As I said: typically those devs want to use Rust but their team or employer decided to go with Go instead. So they keep writing Go wishing they were writing Rust instead (and maybe secretly hoping to convince their colleagues and bosses to switch to Rust).
So it happens precisely because Go is popular and get selected for those projects.
I took every opportunitiy to hate on Java before I even had to work with it. I then had to do CI/CD and release management with all the bells and whistles for a lot of Java projects.
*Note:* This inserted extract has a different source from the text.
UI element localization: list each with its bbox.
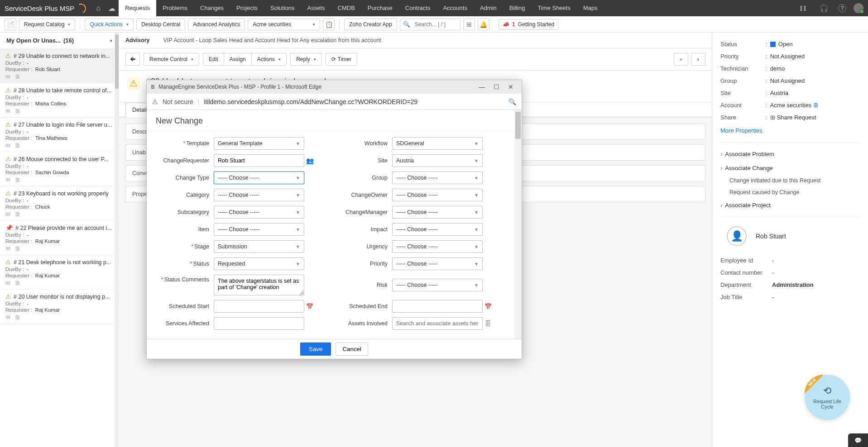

and Go still not good fit neither for graphics, nor ML, no scientific computing, nor data engineering, nor embedded devices, nor VR, nor games, nor self-driving, nor industrial automation, nor robotics, nor video processing, nor desktop applications, ...
As far as languages go, Go is relatively well-funded. You can of course imagine hypotheticals where there was more money behind it, but on the spectrum of PLs it's got more support than most. And further, I think the core developers who work on it like rsc and bradfitz are objectively great implementers. Despite that, the majority of complaints about Go are a lack of language features; you even see some in this thread.
In other words, a language with an above-average amount of effort and ability and 14 years behind it is still perceived as feature poor. But imagine how much more time it would have taken if they had taken on a larger scope, like if they had gone through all the complex design process for generics up front.
For me it is a great lesson on how important reducing scope is for shipping, and also how a reduced scope enables you to more judiciously choose what is important. If they had decided that features X, Y, Z were table stakes for their launch they would never have had the time to do the other things that I think have made Go great.